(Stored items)
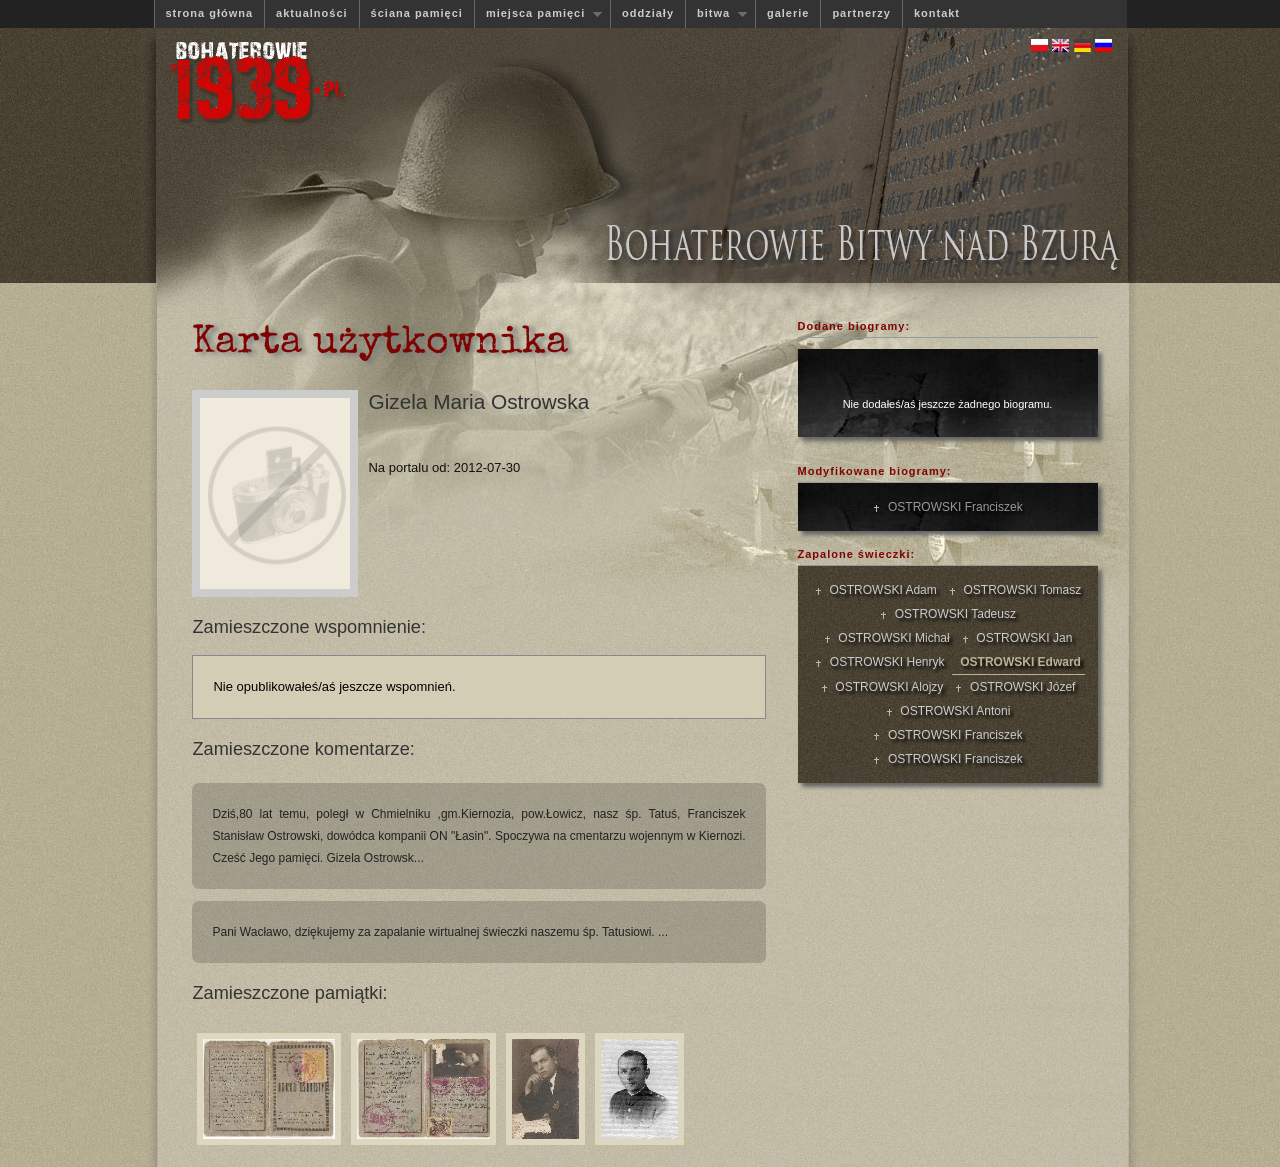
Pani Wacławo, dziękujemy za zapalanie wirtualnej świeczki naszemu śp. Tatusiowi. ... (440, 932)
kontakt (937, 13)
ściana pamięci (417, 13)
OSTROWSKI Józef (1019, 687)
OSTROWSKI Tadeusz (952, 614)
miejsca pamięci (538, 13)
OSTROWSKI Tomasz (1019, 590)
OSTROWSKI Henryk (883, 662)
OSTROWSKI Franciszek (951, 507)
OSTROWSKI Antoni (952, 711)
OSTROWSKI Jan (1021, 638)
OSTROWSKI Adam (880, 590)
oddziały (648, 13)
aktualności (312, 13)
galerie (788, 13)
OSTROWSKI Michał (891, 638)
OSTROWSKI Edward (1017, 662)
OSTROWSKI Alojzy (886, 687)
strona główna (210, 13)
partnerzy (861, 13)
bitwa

**REQUIREMENT**.
Check each line of the entries above for the word "OSTROWSKI". List the ones that have it.

**RESULT OF THIS TASK**.
OSTROWSKI Józef (1019, 687)
OSTROWSKI Tadeusz (952, 614)
OSTROWSKI Tomasz (1019, 590)
OSTROWSKI Henryk (883, 662)
OSTROWSKI Franciszek (951, 507)
OSTROWSKI Antoni (952, 711)
OSTROWSKI Jan (1021, 638)
OSTROWSKI Adam (880, 590)
OSTROWSKI Michał (891, 638)
OSTROWSKI Edward (1017, 662)
OSTROWSKI Alojzy (886, 687)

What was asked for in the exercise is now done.